The units of production method of accounting uses proved reserves in the calculation of depletion, depreciation and amortization. Proved reserves are estimated quantities of crude oil, natural gas, and natural gas liquids which geological and engineering data demonstrate with reasonable certainty to be recoverable from known reservoirs under existing economic and operating conditions. Proved reserves cannot be measured exactly, and the estimation of reserves involves judgment determinations. Independent engineering reserve estimates must be reviewed and adjusted periodically to reflect additional information gained from reservoir performance, new geological and geophysical data and economic changes. The estimates are based on current technology and economic conditions, and Royale considers such estimates to be reasonable and consistent with current knowledge of the characteristics and extent of production. The independent engineering estimates include only those amounts considered to be proved reserves and do not include additional amounts which may result from new discoveries in the future, or from application of secondary and tertiary recovery processes where facilities are not in place or for which transportation and/or marketing contracts are not in place. Changes in previous estimates of proved reserves result from new information obtained from production history and changes in economic factors.

Impairment Of Assets

Producing property costs are evaluated for impairment and reduced to fair value if the sum of expected undiscounted future cash flows is less than net book value pursuant to Statement of Financial Accounting Standard 144, "Accounting for the Impairment or Disposal of Long-Lived Assets." Impairment of non-producing leasehold costs and undeveloped mineral and royalty interests are assessed periodically on a property-by-property basis and any impairment in value is charged to expense. We periodically review for impairment of proved properties on a field-by-field basis. Unamortized capital costs are measured on a field basis and are reduced to fair value if it is determined that the sum of expected future net cash flows are less than the net book value. We determine if impairment has occurred through either adverse changes or as a result of its periodic review for impairment. Impairment is measured on discounted cash flows utilizing a discount rate appropriate for risks associated with the related properties or based on fair market values. We regard impairment costs of undeveloped properties as a component of our turnkey drilling overhead, since impairment costs amount to a write-down of previously acquired property inventory that we were unable to successfully develop as part of our turnkey drilling program.

Estimates

The preparation of financial statements in conformity with accounting principles generally accepted in the United States of America requires management to make estimates and assumptions that affect the reported amounts of assets and liabilities and disclosure of contingent assets and liabilities at the date of the financial statements and the reported amounts of revenues and expenses during the reporting period. The most significant estimates pertain to proved oil, plant products and gas reserve volumes and the future development costs. Actual results could differ from those estimates.

Deferred Income Taxes

Deferred income taxes reflect the net tax effects, calculated at currently enacted rates, of (a) future deductible/taxable amounts attributable to events that have been recognized on a cumulative basis in the financial statements or income tax returns, and (b) operating loss and tax credit carry forwards. A valuation allowance for deferred tax assets is recorded when it is more likely than not that the benefit from the deferred tax asset will not be realized.
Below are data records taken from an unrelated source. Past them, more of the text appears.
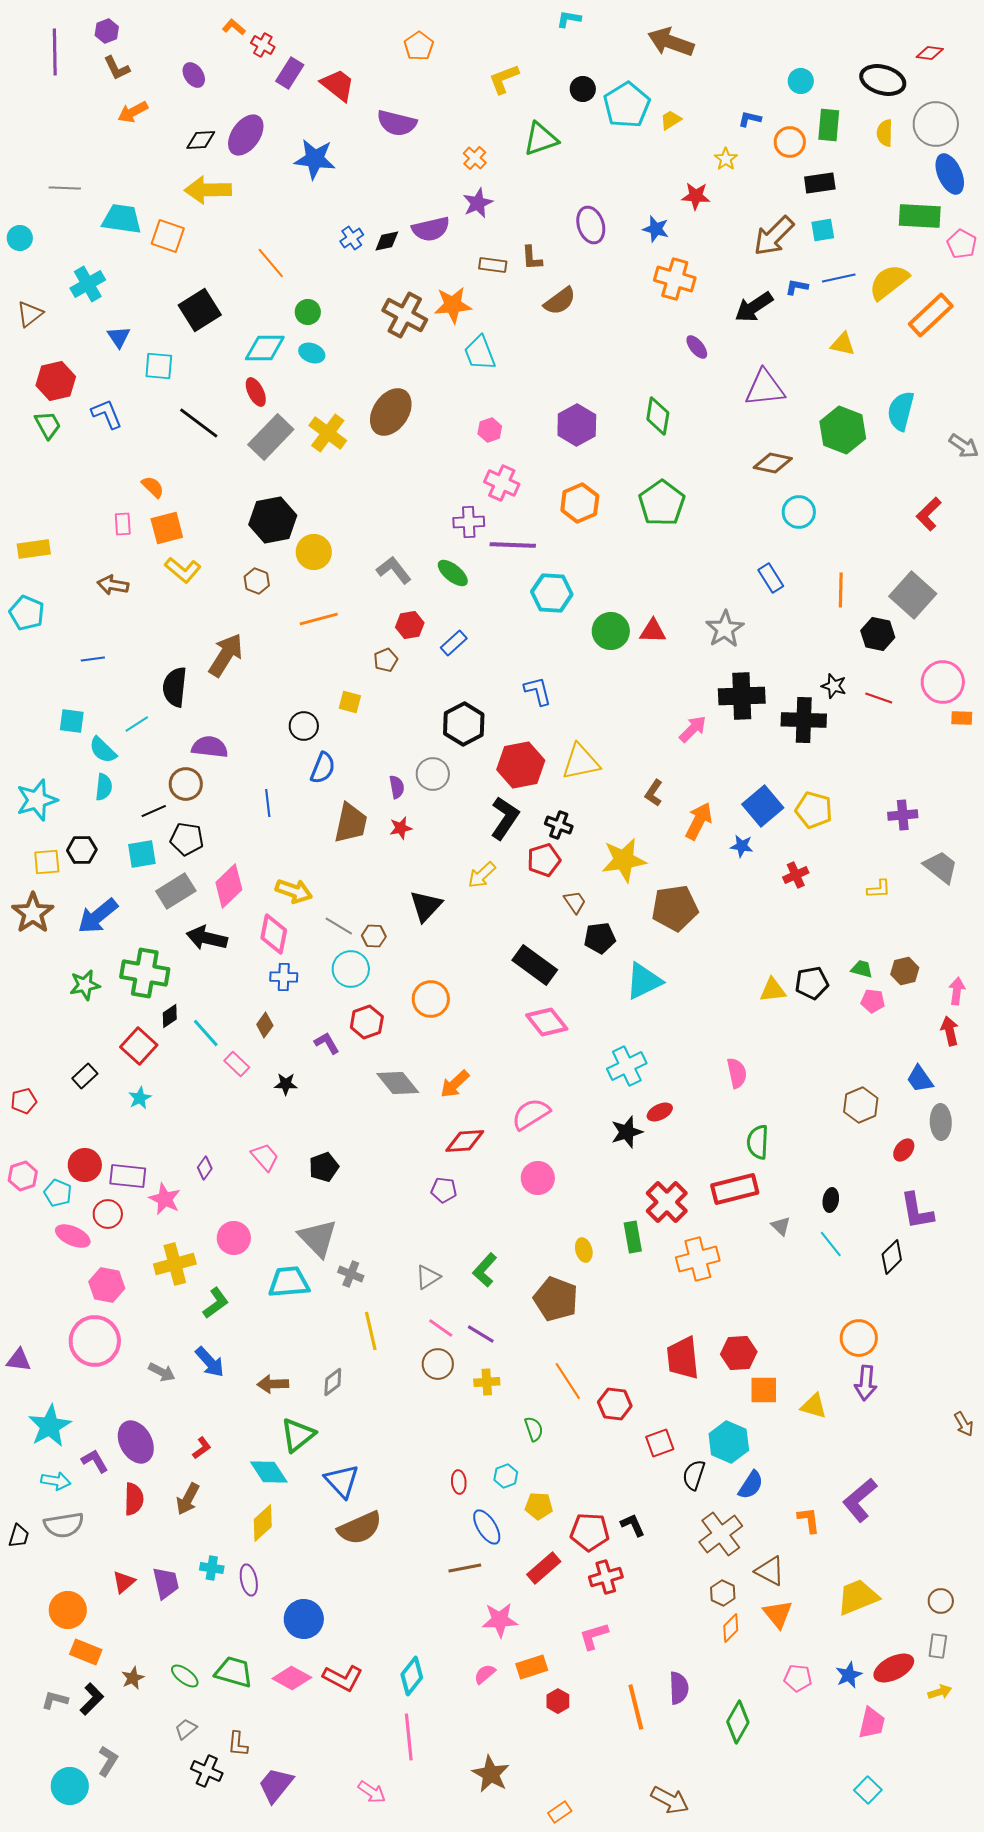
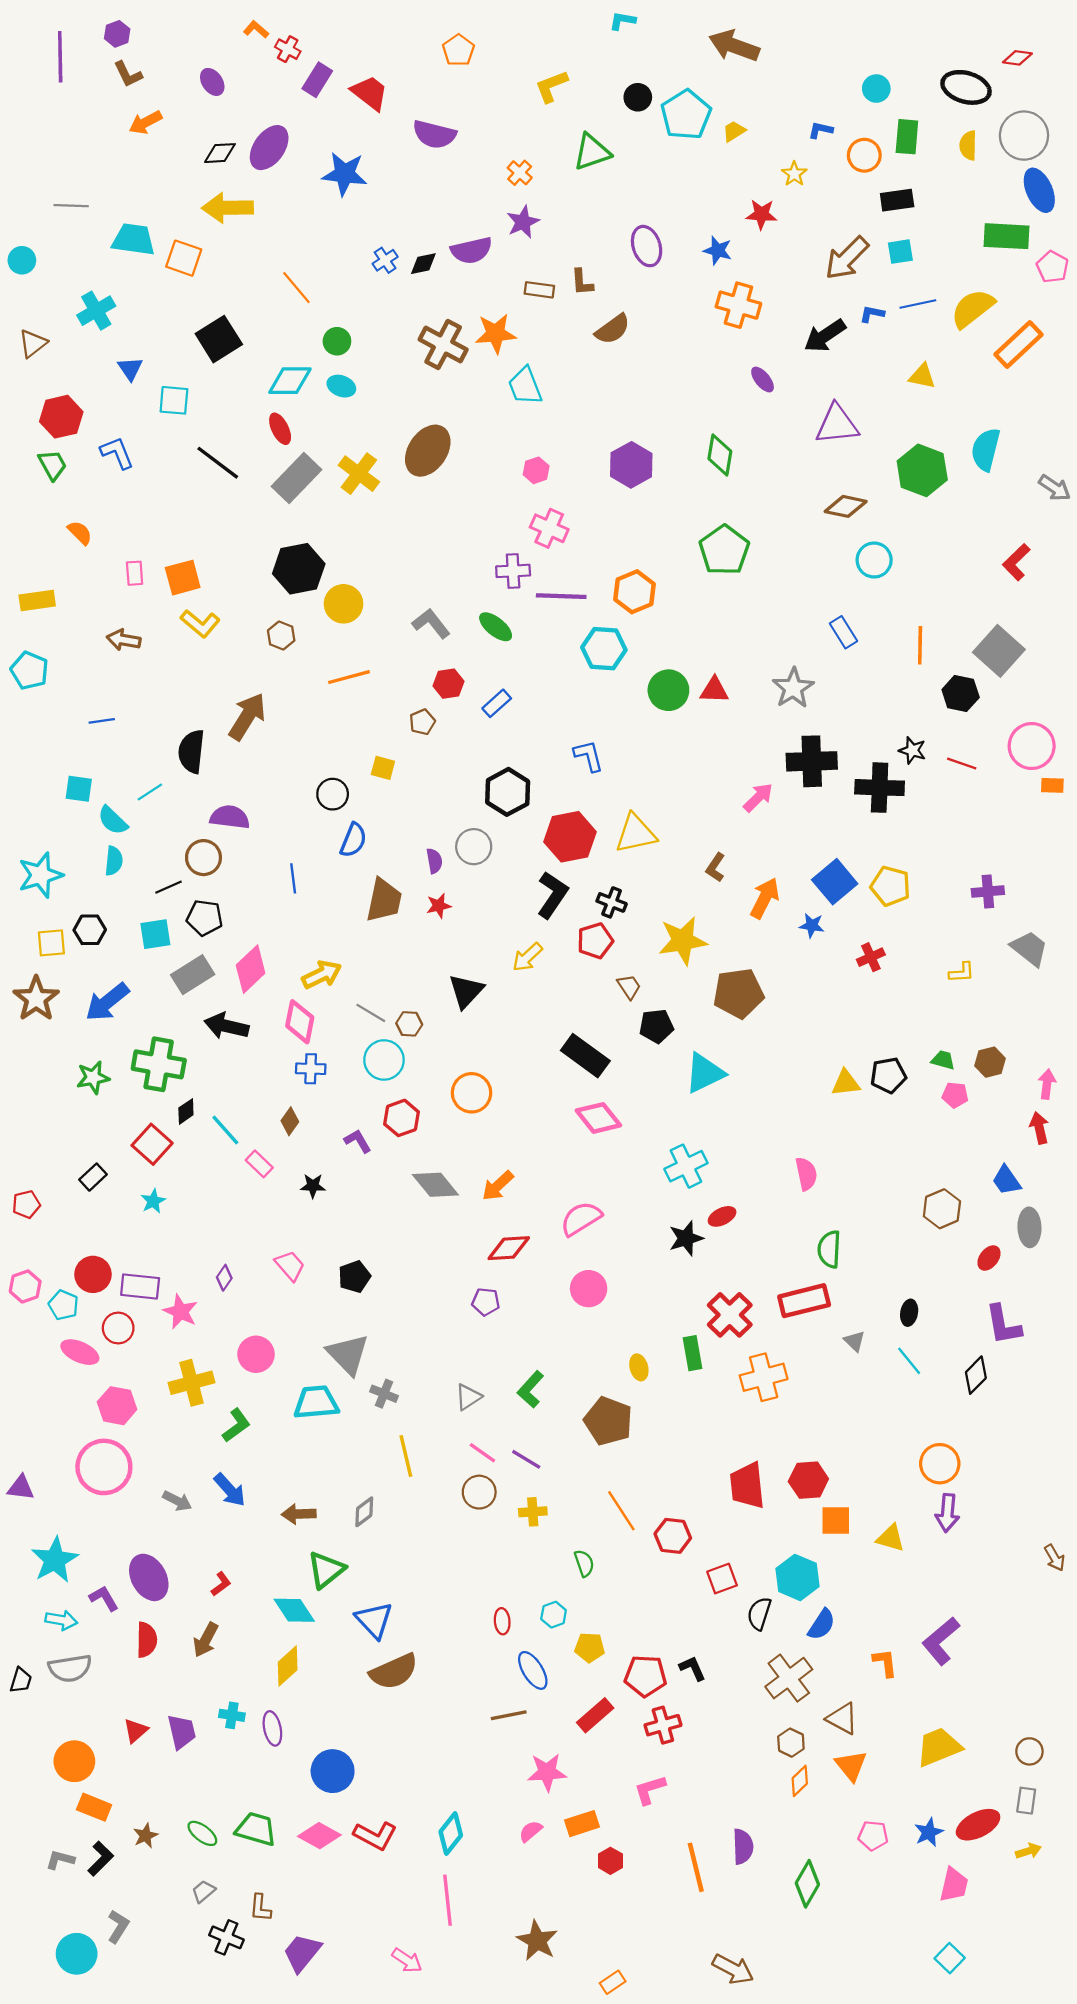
orange semicircle: (153, 487) -> (80, 533), moved
orange hexagon: (580, 503) -> (635, 592), moved
yellow arrow: (294, 891) -> (322, 975), turned -45

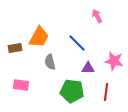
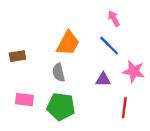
orange trapezoid: (39, 37) -> (68, 43), moved
blue line: (77, 43) -> (109, 46), moved
green pentagon: (72, 91) -> (61, 107), moved

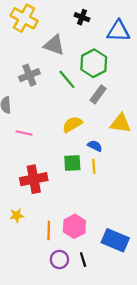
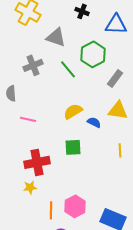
gray rectangle: (98, 94) -> (115, 78), moved
blue semicircle: (95, 146) -> (94, 122), moved
yellow line: (94, 166) -> (120, 150), moved
yellow star: (17, 216) -> (30, 187), moved

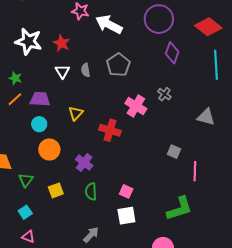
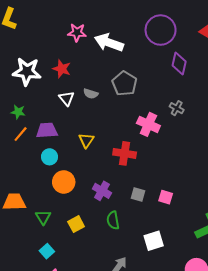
gray semicircle: (86, 70) -> (91, 94), turned -56
gray square: (174, 152) -> (138, 194), moved
pink square: (126, 191) -> (166, 197), moved

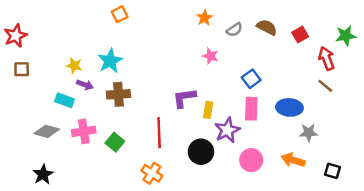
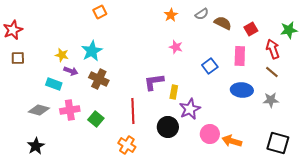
gray semicircle: (234, 30) -> (202, 14), moved
brown cross: (118, 94) -> (99, 79), turned 30
pink rectangle: (251, 109) -> (240, 56), moved
gray star: (309, 133) -> (271, 100), moved
orange arrow: (293, 160) -> (232, 141), moved
black square: (333, 171) -> (278, 143), size x1.6

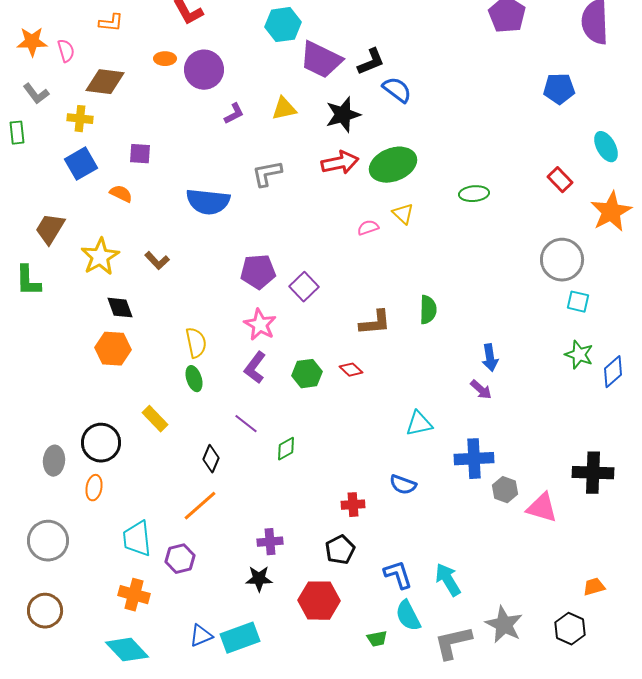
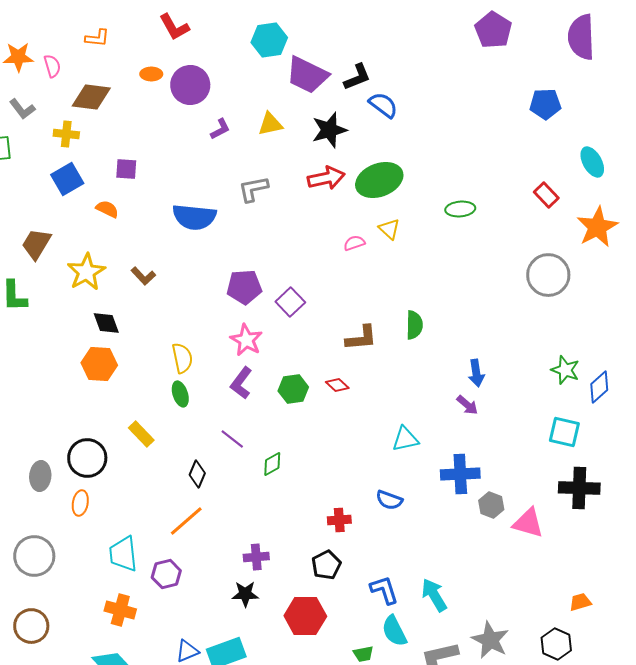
cyan square: (578, 302) -> (564, 432), moved, size x1.4

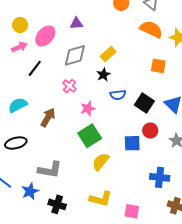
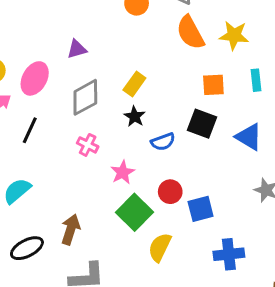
orange semicircle: (151, 29) -> (190, 33), turned -130
black square: (144, 103) -> (202, 124), moved
brown arrow: (48, 117) -> (71, 229), moved
red circle: (150, 131) -> (170, 192), moved
blue cross: (160, 177) -> (229, 254), moved

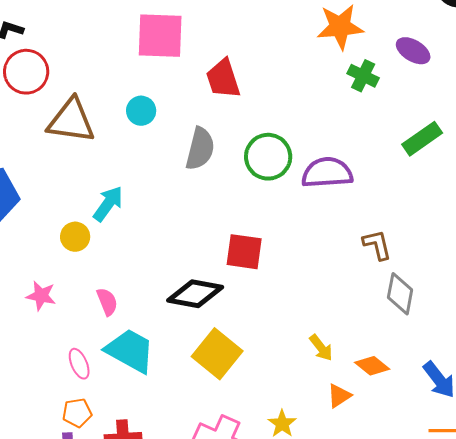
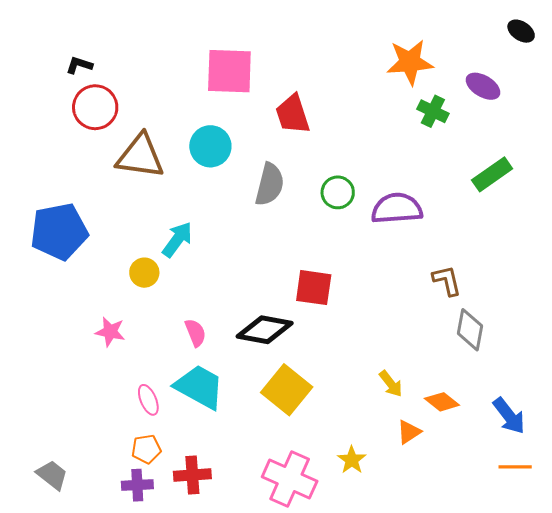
cyan circle: (141, 111) -> (210, 146), size x1.4
green circle: (268, 157) -> (338, 192), size x0.7
pink semicircle: (107, 302) -> (195, 333), moved

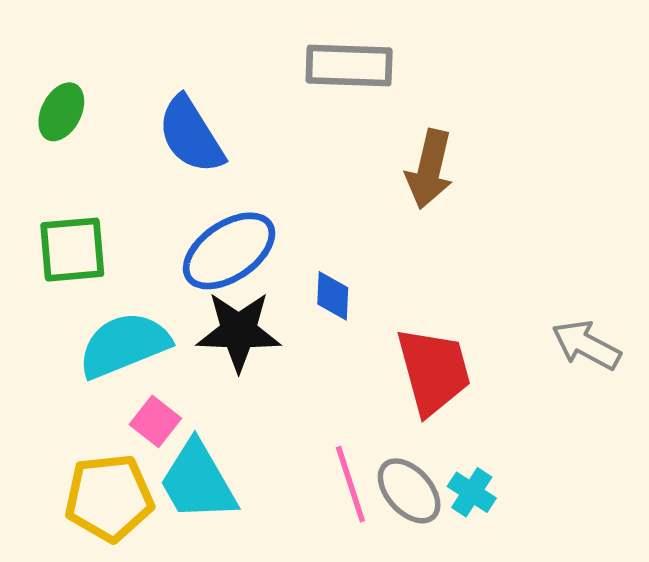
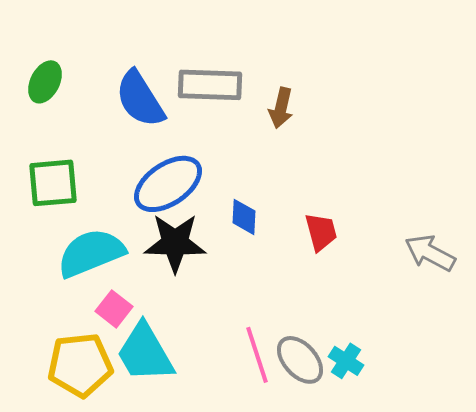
gray rectangle: (349, 65) -> (210, 85), moved
brown arrow: (429, 169) -> (281, 108), moved, size x0.7
red trapezoid: (434, 371) -> (321, 232), moved, size x0.6

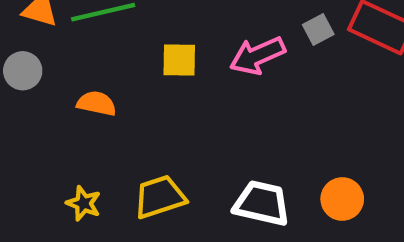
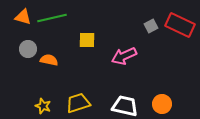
pink arrow: (257, 56) -> (124, 56), moved
gray circle: (23, 71) -> (28, 49), moved

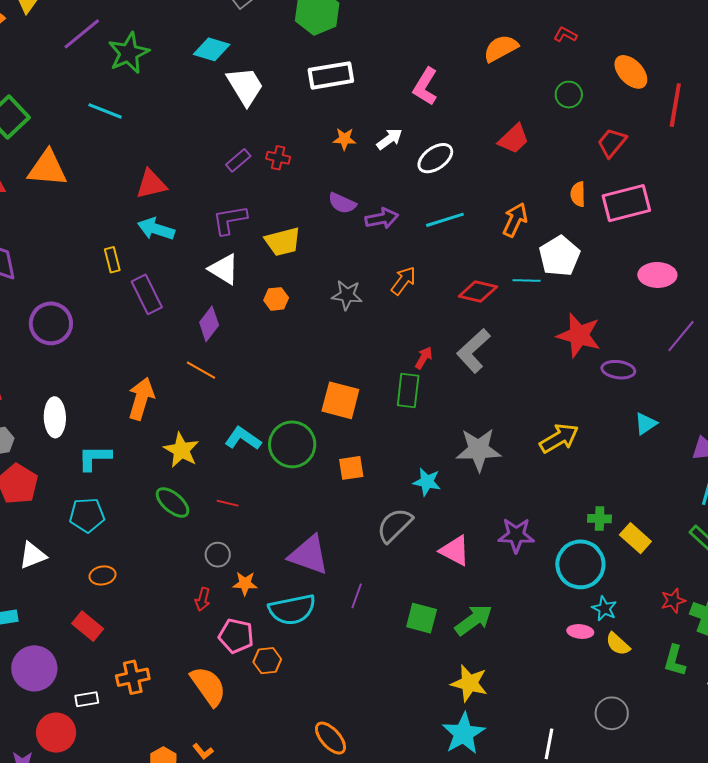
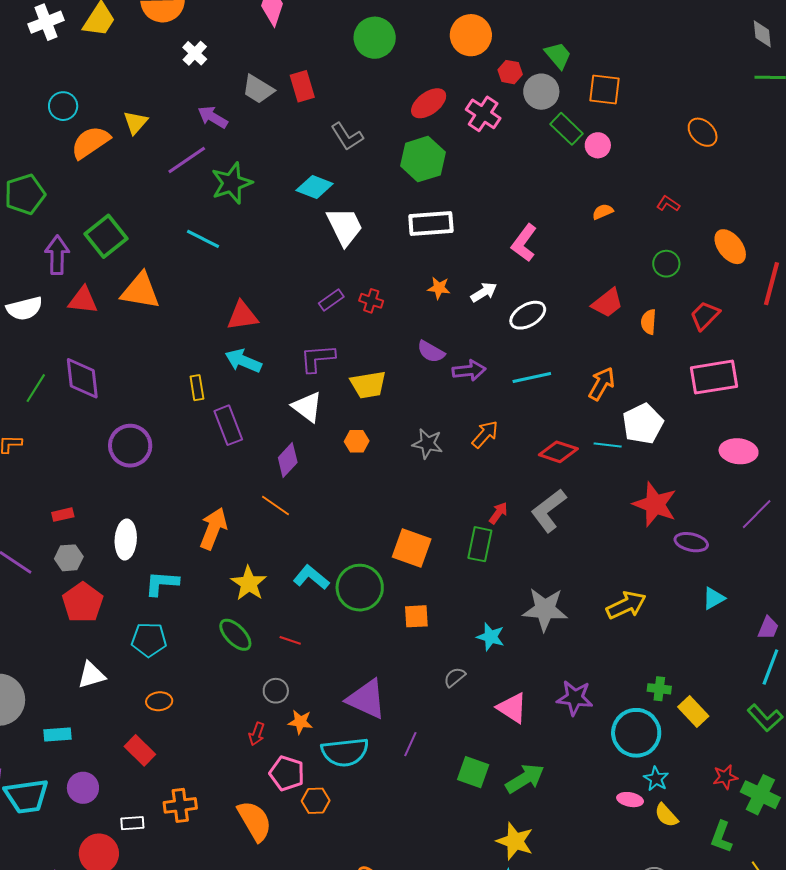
orange semicircle: (501, 48) -> (603, 212), size x0.6
orange semicircle: (578, 194) -> (649, 322), moved
gray semicircle: (395, 525) -> (455, 677), size x0.6
purple circle: (34, 668) -> (83, 788), size x0.7

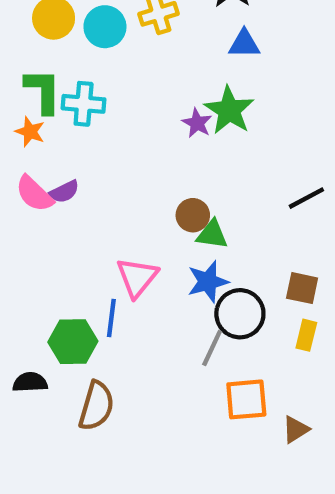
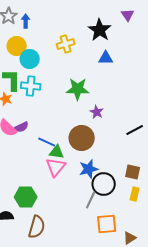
cyan circle: (105, 27) -> (30, 59), moved
green star: (229, 110) -> (78, 89), moved, turned -30
purple star: (197, 123) -> (97, 112), moved
brown circle: (193, 215) -> (82, 138), size x1.6
green triangle: (212, 234) -> (57, 152), moved
blue line: (111, 318) -> (47, 142), moved, turned -72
Results of Operations for the Three and Nine Month Periods Ended September 30, 2008, as Compared to the Three and Nine Month Periods Ended September 30, 2007

During the third quarter ended September 30, 2008, we had a net profit of $1,373,491 compared to the net loss of $121,125 we had during the third quarter of 2007, a $1,494,616 difference. Our increase in net profit is attributed to a gain from the sale of assets. Moreover, total revenue for the third quarter of 2008 increased by $181,083 from $4,777,239 in 2007 to $4,958,322 in 2008. This increase in total revenue is the result of an increase in oil and gas production revenues. Our operating income for the quarter ended September 30, 2008 also increased to $2,128,256 from an operating loss of $138,160 for the same period in 2007, an increase of $2,266,416. The increase in operating income was also due to a gain from the sale of assets.

40

 
For the first nine months of 2008, we had a net income of $1,206,261 compared to a net loss of $1,138,485 during the first nine months of 2007, a $2,344,746 difference. This improvement was the result of increases in both of our sectors, oil and natural gas production and turnkey drilling. In addition, the increase in our net income is also attributed to a gain from the sale of assets. Total revenues for the first nine months in 2008 were $12,659,146, an increase of $1,293,850 or 11.4%, from the total revenues of $11,365,296 during the same period in 2007 due to increases oil and gas revenues and turnkey drilling revenues.
 
In the first nine months of 2008, revenues from oil and gas production increased $1,283,099 or 28.2% to $5,835,278 from $4,552,179 for the same period in 2007 due to higher prices received for our oil and natural gas production. The net sales volume of natural gas for the nine months ended September 30, 2008, was approximately 535,777 Mcf with an average price of $9.13 per Mcf, versus 600,579 Mcf with an average price of $6.51 per Mcf for the first nine months of 2007. This represents a decrease in net sales volume of 64,802 Mcf or 10.8%, mainly due to the natural declines in production from existing wells. For the quarter ended September 30, 2008, we produced 158,323 Mcf with an average price of $8.31 per Mcf versus 190,962 Mcf produced during the same quarter in 2007 with an average price of $5.74 per Mcf, or a 45% increase in the average price per Mcf. The net sales volume for oil and condensate (natural gas liquids) was 9,029 barrels with an average price of $104.77 per barrel for the first nine months of 2008, compared to 10,872 barrels at an average price of $58.87 per barrel for the first nine months in 2007. This represents a decrease in net sales volume of 1,843 barrels, or 16.9%. For the third quarter of 2008, oil and condensate production decreased 466 barrels, or 15.1%, from 3,090 barrels produced in 2007 to 2,623 barrels produced in the same period in 2008. This decrease was mainly due to the natural declines in production from existing wells.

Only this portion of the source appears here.